[TiDB Usage Environment] Poc
[TiDB Version] 5.4.3
[Reproduction Path] After I sent CDC requests with the same startTs to PD using the tikv client java, the incremental scan data pushed each time was inconsistent.
[Encountered Problem: Phenomenon and Impact]
After I sent CDC requests with the same startTs to PD using the tikv client java, the incremental scan data pushed each time was inconsistent, and the CDC is within the memory range.
[Resource Configuration] Go to TiDB Dashboard - Cluster Info - Hosts and take a screenshot of this page
[Attachment: Screenshot/Logs/Monitoring]
Different operations before and after, data must ensure that GC is not triggered during synchronization, otherwise data will be cleaned up.
When troubleshooting, it is recommended to prioritize checking the GC situation. You can adjust the GC time of the cluster to ensure that the data retention period is long enough, and then verify.
After accumulating 1 million change events, I stopped all changes and then set the same startTs to fetch CDC events. I found that most of the pushed data was consistent, but a small portion was inconsistent. Consuming this data then led to data inconsistency.
As far as I know, the default size of CDC events stored in memory by TiKV is 512MB. The backlog of my data does not exceed 512MB, but it is still inconsistent. Is this because a GC occurred in the middle?

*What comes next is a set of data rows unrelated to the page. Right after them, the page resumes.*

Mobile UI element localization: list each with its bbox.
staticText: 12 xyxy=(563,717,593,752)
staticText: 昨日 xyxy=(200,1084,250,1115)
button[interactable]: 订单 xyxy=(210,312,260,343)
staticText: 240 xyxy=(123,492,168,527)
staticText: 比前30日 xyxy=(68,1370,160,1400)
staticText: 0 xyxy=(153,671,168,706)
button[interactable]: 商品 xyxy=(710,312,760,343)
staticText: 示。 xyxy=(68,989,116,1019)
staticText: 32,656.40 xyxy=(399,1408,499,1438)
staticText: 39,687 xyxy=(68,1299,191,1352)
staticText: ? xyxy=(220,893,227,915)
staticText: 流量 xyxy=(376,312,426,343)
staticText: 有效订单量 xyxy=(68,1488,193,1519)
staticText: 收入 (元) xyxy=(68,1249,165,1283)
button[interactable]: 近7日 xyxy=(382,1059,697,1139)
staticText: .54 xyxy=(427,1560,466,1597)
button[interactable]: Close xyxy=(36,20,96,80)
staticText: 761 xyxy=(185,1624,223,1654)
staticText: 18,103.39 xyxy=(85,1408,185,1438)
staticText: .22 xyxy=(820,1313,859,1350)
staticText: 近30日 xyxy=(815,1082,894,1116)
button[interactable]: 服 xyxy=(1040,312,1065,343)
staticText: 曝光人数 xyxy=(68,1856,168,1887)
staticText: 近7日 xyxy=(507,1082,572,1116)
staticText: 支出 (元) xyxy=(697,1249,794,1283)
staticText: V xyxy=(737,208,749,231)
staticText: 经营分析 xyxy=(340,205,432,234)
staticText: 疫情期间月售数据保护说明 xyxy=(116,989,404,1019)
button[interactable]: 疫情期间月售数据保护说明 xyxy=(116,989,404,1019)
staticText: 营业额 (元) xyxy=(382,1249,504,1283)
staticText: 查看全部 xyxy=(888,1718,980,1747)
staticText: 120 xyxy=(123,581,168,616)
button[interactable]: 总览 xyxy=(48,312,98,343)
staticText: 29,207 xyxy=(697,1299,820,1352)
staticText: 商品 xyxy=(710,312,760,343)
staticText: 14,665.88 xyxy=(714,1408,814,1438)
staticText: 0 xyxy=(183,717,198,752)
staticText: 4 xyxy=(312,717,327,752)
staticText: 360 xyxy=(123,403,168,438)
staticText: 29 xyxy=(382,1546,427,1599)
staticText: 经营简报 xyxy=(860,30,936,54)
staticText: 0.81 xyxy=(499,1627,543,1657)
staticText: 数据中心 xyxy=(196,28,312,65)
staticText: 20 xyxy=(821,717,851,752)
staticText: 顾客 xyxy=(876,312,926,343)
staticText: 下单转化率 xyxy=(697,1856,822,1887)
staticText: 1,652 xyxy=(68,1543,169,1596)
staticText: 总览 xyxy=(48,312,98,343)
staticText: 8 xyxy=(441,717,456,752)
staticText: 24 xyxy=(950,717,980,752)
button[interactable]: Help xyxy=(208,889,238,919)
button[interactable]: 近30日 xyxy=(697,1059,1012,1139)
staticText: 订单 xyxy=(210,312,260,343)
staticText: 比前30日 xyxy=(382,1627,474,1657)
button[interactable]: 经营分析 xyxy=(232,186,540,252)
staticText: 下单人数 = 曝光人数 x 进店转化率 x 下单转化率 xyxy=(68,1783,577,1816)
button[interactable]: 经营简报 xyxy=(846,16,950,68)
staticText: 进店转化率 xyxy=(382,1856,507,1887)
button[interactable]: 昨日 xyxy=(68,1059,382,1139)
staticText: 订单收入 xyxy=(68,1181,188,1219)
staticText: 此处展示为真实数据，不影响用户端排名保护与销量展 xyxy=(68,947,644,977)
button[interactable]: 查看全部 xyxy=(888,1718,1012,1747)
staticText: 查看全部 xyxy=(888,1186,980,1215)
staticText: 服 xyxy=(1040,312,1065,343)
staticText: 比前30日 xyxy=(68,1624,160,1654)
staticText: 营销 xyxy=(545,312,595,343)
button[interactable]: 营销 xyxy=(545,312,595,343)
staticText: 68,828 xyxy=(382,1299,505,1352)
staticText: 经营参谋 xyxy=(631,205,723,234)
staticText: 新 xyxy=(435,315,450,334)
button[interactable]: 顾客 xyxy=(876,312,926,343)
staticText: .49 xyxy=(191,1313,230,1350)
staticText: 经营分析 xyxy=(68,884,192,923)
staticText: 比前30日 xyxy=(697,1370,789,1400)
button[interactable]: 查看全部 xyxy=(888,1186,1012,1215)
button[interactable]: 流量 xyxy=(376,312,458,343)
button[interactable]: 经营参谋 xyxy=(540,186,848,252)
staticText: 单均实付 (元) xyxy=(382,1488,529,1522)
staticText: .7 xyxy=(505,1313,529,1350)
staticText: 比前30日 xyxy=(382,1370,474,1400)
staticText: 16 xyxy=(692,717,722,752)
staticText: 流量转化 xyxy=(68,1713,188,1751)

If a GC occurs, wouldn’t the data scanned incrementally be highly inconsistent?
The situation you encountered may not necessarily be caused by GC. I just provided a troubleshooting idea, and you can first confirm if it is the problem.

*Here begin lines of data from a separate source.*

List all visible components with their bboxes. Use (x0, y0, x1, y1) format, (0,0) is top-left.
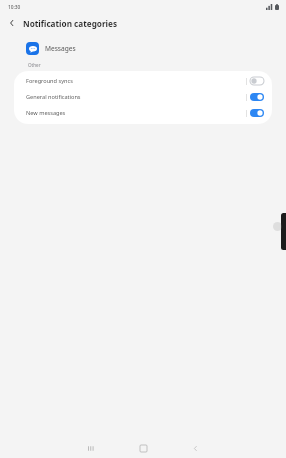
button[interactable]: Messages (0, 37, 286, 59)
button[interactable]: New messages (14, 105, 272, 121)
staticText: 10:30 (8, 4, 21, 11)
button[interactable]: Home (133, 438, 153, 458)
staticText: New messages (26, 109, 66, 117)
staticText: Messages (45, 44, 76, 53)
staticText: Other (28, 62, 41, 68)
staticText: General notifications (26, 93, 81, 101)
button[interactable]: Back (185, 438, 205, 458)
button[interactable]: Back (4, 15, 20, 31)
button[interactable]: Foreground syncs (14, 73, 272, 89)
button[interactable]: Recents (81, 438, 101, 458)
button[interactable]: General notifications (14, 89, 272, 105)
staticText: Foreground syncs (26, 77, 73, 85)
staticText: Notification categories (23, 18, 118, 29)
button[interactable]: Edge panel handle (281, 213, 286, 250)
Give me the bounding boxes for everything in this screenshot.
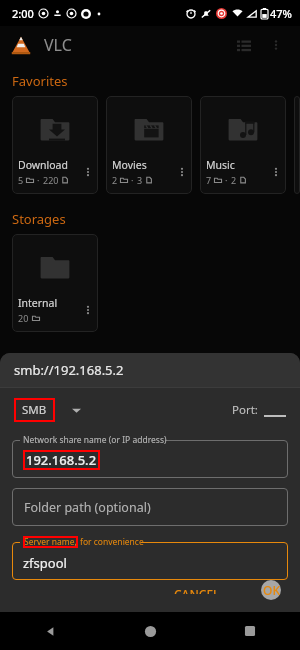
button[interactable]: Back bbox=[0, 612, 100, 650]
staticText: Folder path (optional) bbox=[24, 499, 151, 516]
staticText: 2:00 bbox=[12, 6, 34, 21]
button[interactable]: Item options bbox=[174, 164, 190, 180]
button[interactable]: Home bbox=[100, 612, 200, 650]
button[interactable]: Internal memory bbox=[12, 234, 98, 332]
button[interactable]: Item options bbox=[80, 164, 96, 180]
staticText: Network share name (or IP address) bbox=[23, 434, 167, 446]
staticText: · bbox=[131, 174, 134, 186]
staticText: zfspool bbox=[23, 554, 67, 572]
button[interactable] bbox=[12, 440, 288, 478]
staticText: Storages bbox=[12, 210, 66, 228]
staticText: 47% bbox=[270, 6, 292, 21]
staticText: 2 bbox=[231, 174, 237, 186]
staticText: Server name, bbox=[24, 536, 77, 548]
staticText: CANCEL bbox=[174, 586, 220, 594]
button[interactable] bbox=[294, 96, 300, 194]
staticText: 220 bbox=[43, 174, 59, 186]
button[interactable] bbox=[264, 403, 286, 417]
staticText: 3 bbox=[137, 174, 143, 186]
button[interactable]: Recent apps bbox=[200, 612, 300, 650]
staticText: for convenience bbox=[80, 536, 144, 548]
button[interactable]: Item options bbox=[80, 302, 96, 318]
staticText: Port: bbox=[232, 402, 258, 418]
button[interactable]: CANCEL bbox=[164, 580, 230, 600]
button[interactable]: Expand protocol bbox=[67, 401, 85, 419]
button[interactable]: Music bbox=[200, 96, 286, 194]
button[interactable]: Item options bbox=[268, 164, 284, 180]
staticText: · bbox=[225, 174, 228, 186]
button[interactable] bbox=[12, 542, 288, 580]
staticText: Movies bbox=[112, 158, 147, 172]
staticText: 192.168.5.2 bbox=[26, 451, 97, 469]
button[interactable]: SMB bbox=[22, 402, 47, 418]
staticText: 2 bbox=[112, 174, 118, 186]
staticText: Download bbox=[18, 158, 68, 172]
staticText: VLC bbox=[44, 34, 72, 56]
staticText: SMB bbox=[22, 402, 47, 418]
button[interactable]: More options bbox=[262, 31, 290, 59]
button[interactable]: List view bbox=[230, 31, 258, 59]
button[interactable]: Movies bbox=[106, 96, 192, 194]
staticText: 20 bbox=[18, 312, 29, 324]
staticText: smb://192.168.5.2 bbox=[14, 361, 124, 379]
button[interactable]: Download bbox=[12, 96, 98, 194]
staticText: 7 bbox=[206, 174, 212, 186]
staticText: 5 bbox=[18, 174, 24, 186]
staticText: · bbox=[37, 174, 40, 186]
staticText: OK bbox=[263, 582, 280, 598]
staticText: Favorites bbox=[12, 72, 68, 90]
button[interactable]: Folder path (optional) bbox=[12, 488, 288, 526]
button[interactable]: OK bbox=[260, 580, 282, 600]
staticText: Internal memory bbox=[18, 296, 80, 310]
staticText: Music bbox=[206, 158, 235, 172]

GC is generally controlled by time, not by data size.
Based on experience, many issues with TiCDC are related to the GC safepoint. You can check the official website for more details.
It doesn’t seem likely to be a GC issue for the following reasons:
I use the TiKV client in Java to send CDC requests with startTs to PD.

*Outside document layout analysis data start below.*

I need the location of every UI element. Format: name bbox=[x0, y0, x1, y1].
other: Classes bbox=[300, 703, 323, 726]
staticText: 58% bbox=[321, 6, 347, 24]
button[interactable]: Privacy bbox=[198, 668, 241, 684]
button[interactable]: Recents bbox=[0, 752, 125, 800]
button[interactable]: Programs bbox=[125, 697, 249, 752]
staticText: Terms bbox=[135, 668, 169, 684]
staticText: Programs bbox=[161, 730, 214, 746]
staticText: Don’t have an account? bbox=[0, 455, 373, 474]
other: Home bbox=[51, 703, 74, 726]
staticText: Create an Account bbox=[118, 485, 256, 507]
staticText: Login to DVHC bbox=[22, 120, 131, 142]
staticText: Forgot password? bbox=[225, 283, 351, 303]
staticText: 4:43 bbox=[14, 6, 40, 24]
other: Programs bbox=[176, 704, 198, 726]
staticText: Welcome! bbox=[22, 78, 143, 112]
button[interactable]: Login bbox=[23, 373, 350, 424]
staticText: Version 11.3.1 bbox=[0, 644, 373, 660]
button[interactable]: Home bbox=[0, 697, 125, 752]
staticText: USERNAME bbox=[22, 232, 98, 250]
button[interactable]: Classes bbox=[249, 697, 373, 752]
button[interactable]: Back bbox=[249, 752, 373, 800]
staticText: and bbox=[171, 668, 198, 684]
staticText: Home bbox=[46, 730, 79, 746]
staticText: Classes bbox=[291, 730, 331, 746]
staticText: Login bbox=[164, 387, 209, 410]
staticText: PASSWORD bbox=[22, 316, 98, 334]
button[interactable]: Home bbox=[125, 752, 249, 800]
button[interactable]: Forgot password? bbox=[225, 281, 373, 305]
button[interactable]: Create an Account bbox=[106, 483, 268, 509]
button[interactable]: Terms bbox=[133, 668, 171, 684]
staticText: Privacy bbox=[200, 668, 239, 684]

The actual changes involve data with handles 1, 2, 3, and 4.
The incremental scan data pushed in the first request includes:
handle: 1
handle: 2
handle: 4
The incremental scan data pushed in the second request includes:
handle: 1
handle: 3
handle: 4
As shown in the example above, each incremental scan data push loses some data. If it were due to GC, the second push shouldn’t include the same data again.
As a novice, I humbly seek advice. Is this a bug or something else? How should I troubleshoot this?
Thank you very much for the guidance from all the experts!